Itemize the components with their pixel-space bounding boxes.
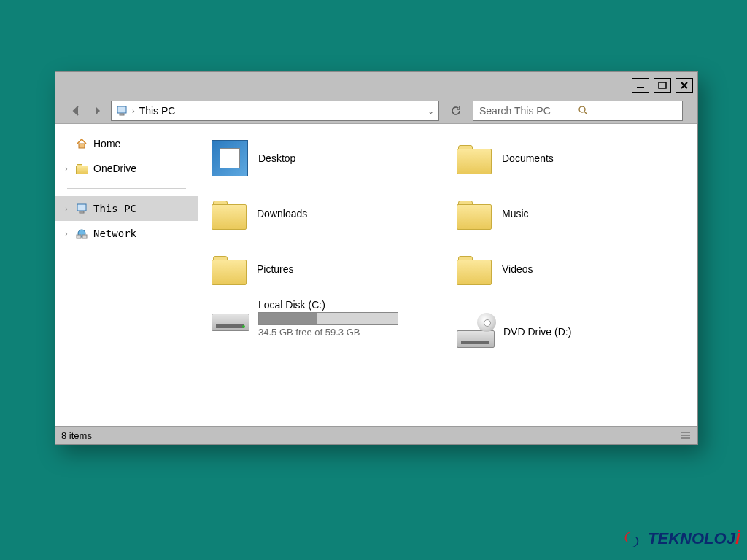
address-location: This PC xyxy=(139,105,176,117)
folder-icon xyxy=(457,196,492,231)
item-label: Local Disk (C:) xyxy=(258,299,398,311)
item-label: DVD Drive (D:) xyxy=(503,326,571,338)
item-pictures[interactable]: Pictures xyxy=(212,244,439,295)
minimize-button[interactable] xyxy=(632,78,649,93)
dvd-drive-icon xyxy=(457,319,493,348)
search-input[interactable]: Search This PC xyxy=(473,101,683,121)
window-body: Home › OneDrive › This PC › xyxy=(55,123,697,426)
svg-rect-12 xyxy=(681,435,690,436)
item-desktop[interactable]: Desktop xyxy=(212,133,439,184)
toolbar: › This PC ⌄ Search This PC xyxy=(55,98,697,123)
folder-icon xyxy=(457,141,492,176)
back-button[interactable] xyxy=(70,104,83,117)
details-view-icon[interactable] xyxy=(680,429,692,441)
item-label: Videos xyxy=(502,263,533,275)
sidebar-item-home[interactable]: Home xyxy=(55,131,198,156)
breadcrumb-separator-icon: › xyxy=(132,106,135,115)
search-placeholder: Search This PC xyxy=(479,105,578,117)
content-area: Desktop Documents Downloads Music Pictur… xyxy=(198,124,697,426)
svg-rect-1 xyxy=(659,82,666,88)
expand-icon[interactable]: › xyxy=(63,205,70,213)
status-text: 8 items xyxy=(61,430,92,441)
explorer-window: › This PC ⌄ Search This PC xyxy=(55,71,698,445)
disk-usage-bar xyxy=(258,312,398,325)
pc-icon xyxy=(76,203,88,214)
sidebar-item-label: OneDrive xyxy=(93,163,136,174)
item-videos[interactable]: Videos xyxy=(457,244,684,295)
expand-icon[interactable]: › xyxy=(63,165,70,173)
svg-rect-2 xyxy=(117,106,126,113)
sidebar-item-label: Home xyxy=(93,138,120,149)
item-label: Desktop xyxy=(258,152,295,164)
item-label: Downloads xyxy=(257,208,307,219)
disk-usage-text: 34.5 GB free of 59.3 GB xyxy=(258,327,398,338)
sidebar: Home › OneDrive › This PC › xyxy=(55,124,198,426)
svg-rect-10 xyxy=(82,235,87,238)
expand-icon[interactable]: › xyxy=(63,230,70,238)
folder-icon xyxy=(457,252,492,287)
search-icon xyxy=(578,105,676,117)
refresh-button[interactable] xyxy=(446,101,465,120)
svg-rect-11 xyxy=(681,432,690,433)
item-downloads[interactable]: Downloads xyxy=(212,188,439,239)
item-label: Documents xyxy=(502,152,554,164)
sidebar-item-this-pc[interactable]: › This PC xyxy=(55,196,198,221)
sidebar-item-label: Network xyxy=(93,228,136,239)
item-documents[interactable]: Documents xyxy=(457,133,684,184)
address-bar[interactable]: › This PC ⌄ xyxy=(111,101,439,121)
desktop-background: › This PC ⌄ Search This PC xyxy=(0,0,747,560)
svg-rect-0 xyxy=(637,87,644,88)
folder-icon xyxy=(212,196,247,231)
svg-rect-6 xyxy=(77,204,86,211)
status-bar: 8 items xyxy=(55,426,697,444)
svg-point-4 xyxy=(579,106,585,112)
item-dvd-drive[interactable]: DVD Drive (D:) xyxy=(457,299,684,365)
item-local-disk[interactable]: Local Disk (C:) 34.5 GB free of 59.3 GB xyxy=(212,299,439,365)
titlebar xyxy=(55,72,697,98)
sidebar-item-onedrive[interactable]: › OneDrive xyxy=(55,156,198,181)
item-label: Pictures xyxy=(257,263,294,275)
close-button[interactable] xyxy=(676,78,693,93)
sidebar-item-network[interactable]: › Network xyxy=(55,221,198,246)
svg-rect-7 xyxy=(80,211,84,213)
disk-drive-icon xyxy=(212,302,248,331)
watermark-logo: TEKNOLOJİ xyxy=(622,529,740,550)
address-dropdown-icon[interactable]: ⌄ xyxy=(427,106,434,116)
folder-icon xyxy=(212,252,247,287)
forward-button[interactable] xyxy=(90,104,104,117)
home-icon xyxy=(76,138,88,149)
svg-rect-5 xyxy=(79,144,85,148)
folder-icon xyxy=(76,163,88,174)
maximize-button[interactable] xyxy=(654,78,671,93)
sidebar-divider xyxy=(67,188,186,189)
svg-rect-13 xyxy=(681,438,690,439)
svg-rect-3 xyxy=(120,114,124,115)
svg-rect-9 xyxy=(77,235,81,238)
pc-icon xyxy=(116,105,128,117)
sidebar-item-label: This PC xyxy=(93,203,136,214)
item-label: Music xyxy=(502,208,529,219)
network-icon xyxy=(76,228,88,239)
desktop-icon xyxy=(212,140,248,176)
item-music[interactable]: Music xyxy=(457,188,684,239)
watermark-text: TEKNOLOJ xyxy=(648,529,735,548)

_Activity:_
Output the listing above exactly, but leave its pictures behind.

_Exercise output:_
Itemize the components with their pixel-space bounding boxes.
address-location: This PC xyxy=(139,105,176,117)
folder-icon xyxy=(457,196,492,231)
item-label: Local Disk (C:) xyxy=(258,299,398,311)
item-label: DVD Drive (D:) xyxy=(503,326,571,338)
item-pictures[interactable]: Pictures xyxy=(212,244,439,295)
minimize-button[interactable] xyxy=(632,78,649,93)
dvd-drive-icon xyxy=(457,319,493,348)
search-input[interactable]: Search This PC xyxy=(473,101,683,121)
window-body: Home › OneDrive › This PC › xyxy=(55,123,697,426)
svg-rect-12 xyxy=(681,435,690,436)
item-desktop[interactable]: Desktop xyxy=(212,133,439,184)
toolbar: › This PC ⌄ Search This PC xyxy=(55,98,697,123)
folder-icon xyxy=(457,141,492,176)
back-button[interactable] xyxy=(70,104,83,117)
details-view-icon[interactable] xyxy=(680,429,692,441)
item-label: Videos xyxy=(502,263,533,275)
sidebar-item-home[interactable]: Home xyxy=(55,131,198,156)
breadcrumb-separator-icon: › xyxy=(132,106,135,115)
search-placeholder: Search This PC xyxy=(479,105,578,117)
content-area: Desktop Documents Downloads Music Pictur… xyxy=(198,124,697,426)
svg-rect-1 xyxy=(659,82,666,88)
expand-icon[interactable]: › xyxy=(63,205,70,213)
status-text: 8 items xyxy=(61,430,92,441)
explorer-window: › This PC ⌄ Search This PC xyxy=(55,71,698,445)
disk-usage-bar xyxy=(258,312,398,325)
pc-icon xyxy=(76,203,88,214)
sidebar-item-label: OneDrive xyxy=(93,163,136,174)
item-videos[interactable]: Videos xyxy=(457,244,684,295)
expand-icon[interactable]: › xyxy=(63,165,70,173)
svg-rect-2 xyxy=(117,106,126,113)
sidebar-item-label: Home xyxy=(93,138,120,149)
item-label: Desktop xyxy=(258,152,295,164)
item-label: Downloads xyxy=(257,208,307,219)
disk-usage-text: 34.5 GB free of 59.3 GB xyxy=(258,327,398,338)
sidebar: Home › OneDrive › This PC › xyxy=(55,124,198,426)
svg-rect-10 xyxy=(82,235,87,238)
expand-icon[interactable]: › xyxy=(63,230,70,238)
folder-icon xyxy=(457,252,492,287)
search-icon xyxy=(578,105,676,117)
refresh-button[interactable] xyxy=(446,101,465,120)
svg-rect-11 xyxy=(681,432,690,433)
item-downloads[interactable]: Downloads xyxy=(212,188,439,239)
item-label: Documents xyxy=(502,152,554,164)
sidebar-item-this-pc[interactable]: › This PC xyxy=(55,196,198,221)
sidebar-item-label: Network xyxy=(93,228,136,239)
item-documents[interactable]: Documents xyxy=(457,133,684,184)
address-bar[interactable]: › This PC ⌄ xyxy=(111,101,439,121)
desktop-background: › This PC ⌄ Search This PC xyxy=(0,0,747,560)
svg-rect-0 xyxy=(637,87,644,88)
folder-icon xyxy=(212,196,247,231)
svg-rect-6 xyxy=(77,204,86,211)
status-bar: 8 items xyxy=(55,426,697,444)
svg-point-4 xyxy=(579,106,585,112)
item-dvd-drive[interactable]: DVD Drive (D:) xyxy=(457,299,684,365)
item-local-disk[interactable]: Local Disk (C:) 34.5 GB free of 59.3 GB xyxy=(212,299,439,365)
titlebar xyxy=(55,72,697,98)
sidebar-item-onedrive[interactable]: › OneDrive xyxy=(55,156,198,181)
item-label: Pictures xyxy=(257,263,294,275)
close-button[interactable] xyxy=(676,78,693,93)
sidebar-item-network[interactable]: › Network xyxy=(55,221,198,246)
svg-rect-7 xyxy=(80,211,84,213)
disk-drive-icon xyxy=(212,302,248,331)
watermark-logo: TEKNOLOJİ xyxy=(622,529,740,550)
address-dropdown-icon[interactable]: ⌄ xyxy=(427,106,434,116)
folder-icon xyxy=(212,252,247,287)
forward-button[interactable] xyxy=(90,104,104,117)
home-icon xyxy=(76,138,88,149)
svg-rect-5 xyxy=(79,144,85,148)
folder-icon xyxy=(76,163,88,174)
maximize-button[interactable] xyxy=(654,78,671,93)
sidebar-divider xyxy=(67,188,186,189)
svg-rect-13 xyxy=(681,438,690,439)
svg-rect-3 xyxy=(120,114,124,115)
svg-rect-9 xyxy=(77,235,81,238)
pc-icon xyxy=(116,105,128,117)
sidebar-item-label: This PC xyxy=(93,203,136,214)
item-label: Music xyxy=(502,208,529,219)
network-icon xyxy=(76,228,88,239)
desktop-icon xyxy=(212,140,248,176)
item-music[interactable]: Music xyxy=(457,188,684,239)
watermark-text: TEKNOLOJ xyxy=(648,529,735,548)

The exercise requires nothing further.